The normalization pipeline (3 stages)
TTS render → per-turn RMS gain → single global peak gain → safety limiter → Tier B: room IR + device + noise → renormalize → output WAV
Stage 1: per-turn RMS gain. Each dialogue turn is gain-adjusted so its RMS matches a per-intensity target. This creates the calm-to-loud gradient you'd expect — a whispered I1 turn stays quieter than a shouted I5 turn. Without this step, raw Azure and Google output is nearly constant-loudness regardless of the requested prosody style.

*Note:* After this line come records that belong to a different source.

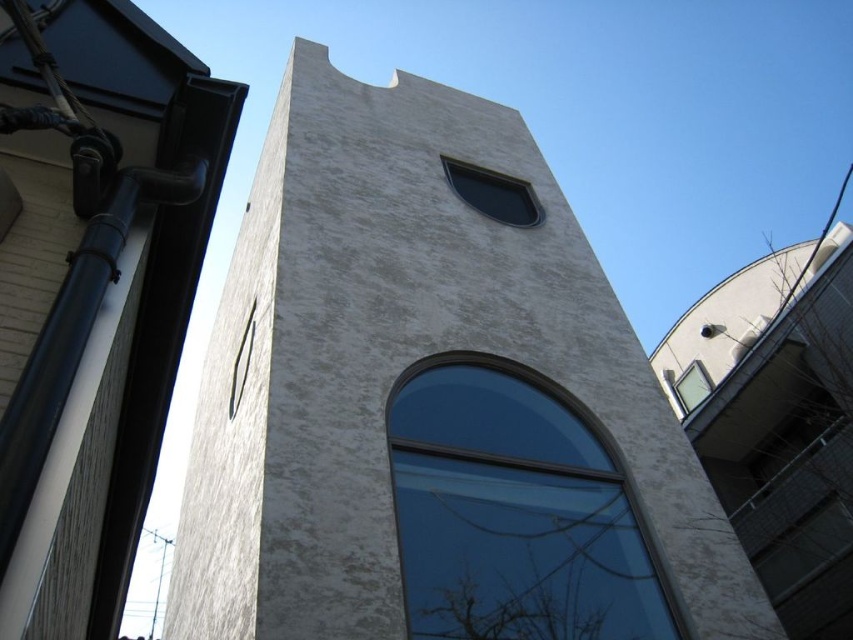 The width and height of the screenshot is (853, 640). What are the coordinates of `transparent glass window at center` in the screenshot? It's located at (514, 513).

Consider the image. Does transparent glass window at center lie behind transparent glass window at upper center?

That is False.

The width and height of the screenshot is (853, 640). What are the coordinates of `transparent glass window at center` in the screenshot? It's located at (514, 513).

Identify the location of transparent glass window at center. (514, 513).

Is transparent glass window at upper center below clear glass window at upper right?

No.

Does transparent glass window at upper center appear on the right side of clear glass window at upper right?

In fact, transparent glass window at upper center is to the left of clear glass window at upper right.

Which is in front, point (496, 192) or point (691, 369)?

Point (496, 192) is more forward.

Locate an element on the screen. The width and height of the screenshot is (853, 640). transparent glass window at upper center is located at coordinates (492, 193).

Can you confirm if white stucco tower at center is positioned to the left of metallic silver clock at upper left?

No, white stucco tower at center is not to the left of metallic silver clock at upper left.

Is white stucco tower at center smaller than metallic silver clock at upper left?

Yes.

Identify the location of white stucco tower at center. The width and height of the screenshot is (853, 640). (433, 403). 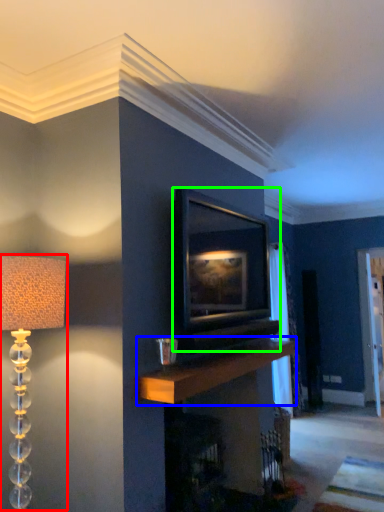 Question: Which object is the closest to the lamp (highlighted by a red box)? Choose among these: mantle (highlighted by a blue box) or picture frame (highlighted by a green box).

Choices:
 (A) mantle
 (B) picture frame

Answer: (A) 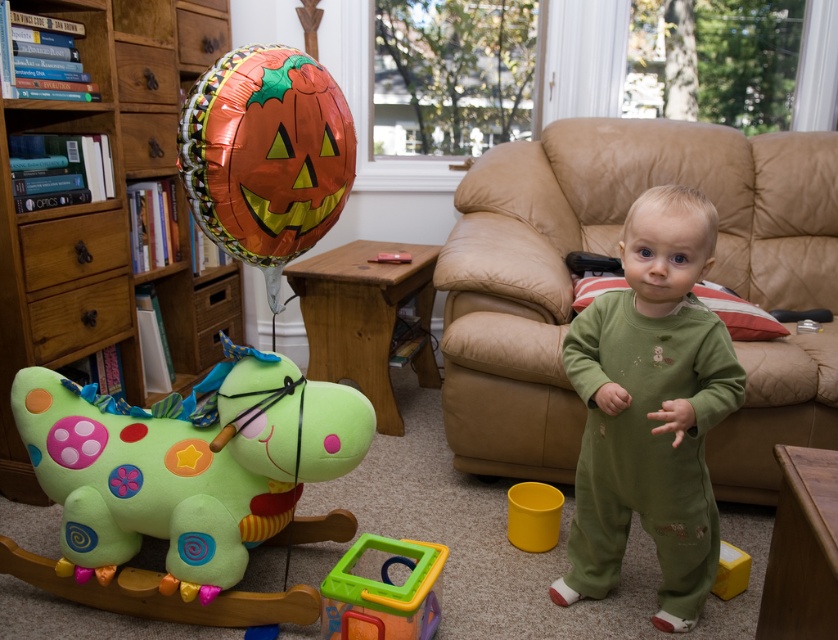 Question: From the image, what is the correct spatial relationship of soft plush horse at left in relation to orange metallic balloon at upper left?

Choices:
 (A) below
 (B) above

Answer: (A)

Question: Can you confirm if green plush rocking horse at lower left is wider than orange metallic balloon at upper left?

Choices:
 (A) yes
 (B) no

Answer: (A)

Question: Which object appears farthest from the camera in this image?

Choices:
 (A) orange metallic balloon at upper left
 (B) translucent plastic cube at lower center

Answer: (B)

Question: Which of these objects is positioned closest to the translucent plastic cube at lower center?

Choices:
 (A) orange metallic balloon at upper left
 (B) green soft onesie at center
 (C) green plush rocking horse at lower left
 (D) soft plush horse at left

Answer: (D)

Question: Which point appears farthest from the camera in this image?

Choices:
 (A) (216, 140)
 (B) (818, 211)
 (C) (593, 320)

Answer: (B)

Question: Does orange metallic balloon at upper left appear over translucent plastic cube at lower center?

Choices:
 (A) yes
 (B) no

Answer: (A) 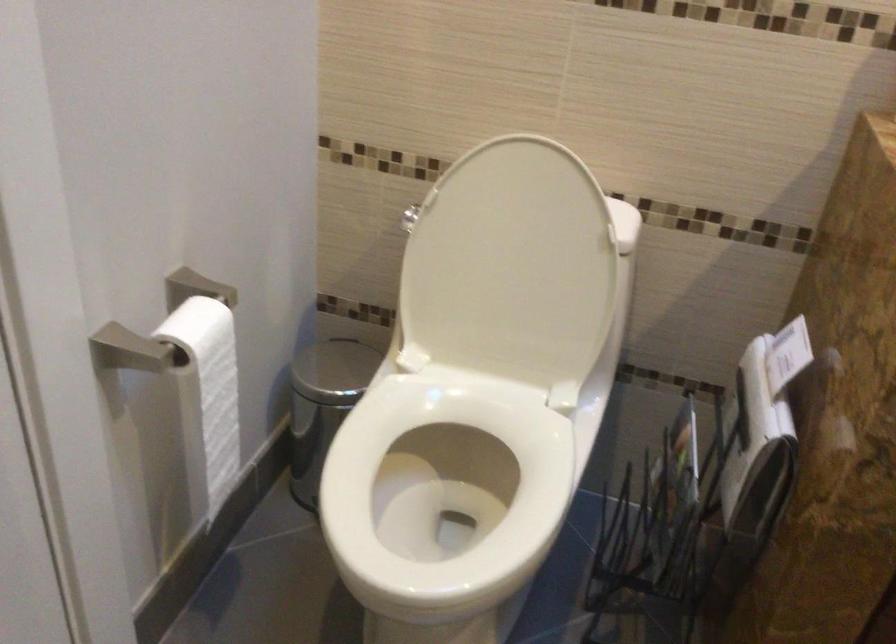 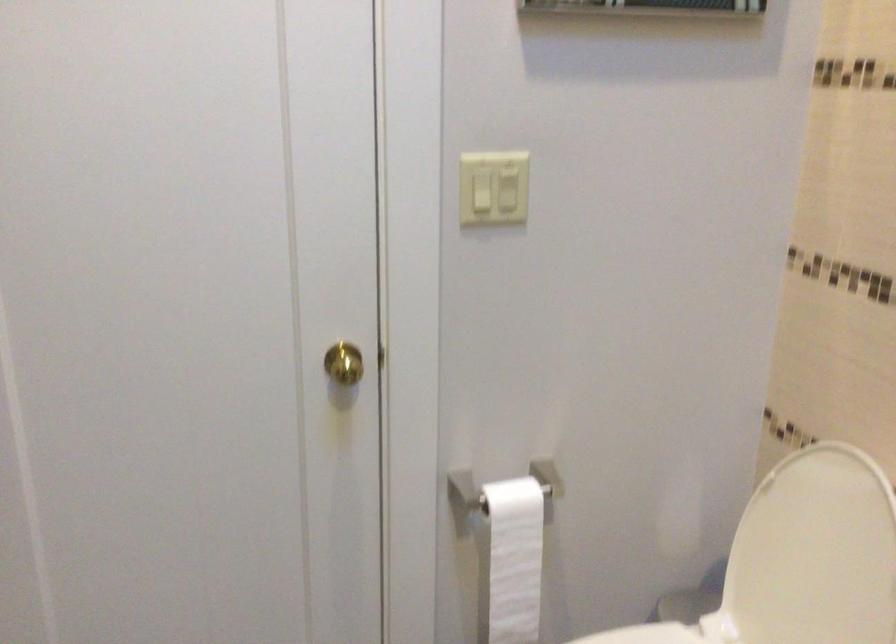 Where in the second image is the point corresponding to [216,402] from the first image?

(513, 560)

Stage 2: single global peak gain. A single multiplicative gain lands the clip's absolute peak at loudness_target_peak_dbfs (default –2.0 dBFS). Because it's one gain applied to the whole mix, every per-turn RMS ratio from Stage 1 survives unchanged.

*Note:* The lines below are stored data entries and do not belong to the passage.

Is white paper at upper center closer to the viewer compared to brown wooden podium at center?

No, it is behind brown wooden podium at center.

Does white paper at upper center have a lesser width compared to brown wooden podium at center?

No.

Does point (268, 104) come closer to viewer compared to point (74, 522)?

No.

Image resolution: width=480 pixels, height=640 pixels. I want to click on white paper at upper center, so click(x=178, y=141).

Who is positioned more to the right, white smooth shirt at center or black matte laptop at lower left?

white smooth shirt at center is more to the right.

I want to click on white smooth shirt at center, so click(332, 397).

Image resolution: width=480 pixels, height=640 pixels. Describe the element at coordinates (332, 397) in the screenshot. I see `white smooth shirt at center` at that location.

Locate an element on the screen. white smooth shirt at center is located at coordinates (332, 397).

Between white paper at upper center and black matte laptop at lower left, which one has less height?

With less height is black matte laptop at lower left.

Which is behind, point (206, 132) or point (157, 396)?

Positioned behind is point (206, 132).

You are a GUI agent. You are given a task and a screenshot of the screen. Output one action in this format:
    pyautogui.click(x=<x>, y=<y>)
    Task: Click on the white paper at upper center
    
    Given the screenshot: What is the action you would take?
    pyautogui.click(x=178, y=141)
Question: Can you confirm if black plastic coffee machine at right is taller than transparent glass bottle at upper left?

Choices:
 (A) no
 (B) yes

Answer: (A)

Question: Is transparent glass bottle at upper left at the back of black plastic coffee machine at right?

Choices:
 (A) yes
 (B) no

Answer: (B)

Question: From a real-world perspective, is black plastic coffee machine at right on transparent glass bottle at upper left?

Stage 3: safety limiter. A hard ceiling at –1.0 dBFS. For in-spec targets in [-12.0, -1.5] dBFS, this is always a no-op. It exists as a safety rail against config drift.
Tier B post-processing. Room IR convolution, device frequency response (e.g. pi_budget_mic), and background-noise injection happen after Stage 3. Then the same peak_normalize_to_target helper renormalises so every tier exits at the same absolute peak — Tier A and Tier B are comparable on the loudness dimension.
Why per-turn RMS gain matters
Without it, the TTS engine produces flat RMS across turns regardless of the requested prosody. The raw Azure and Google outputs are nearly constant-loudness even when the SSML requests a "shout" style or sets prosody volume="+50%". Per-turn RMS gain is the mechanism that creates the acoustic loudness gradient between calm and escalated turns — without it, your model has nothing to learn loudness escalation from.
Why peak normalize to –2.0 dBFS instead of 0 dBFS
The 2 dB of headroom buys safety against any later processing step that might add 1–2 dB of gain (room IR convolution can do this). Peak at 0 dBFS would clip; peak at –1.0 dBFS leaves no headroom for the limiter. –2.0 is the conservative middle.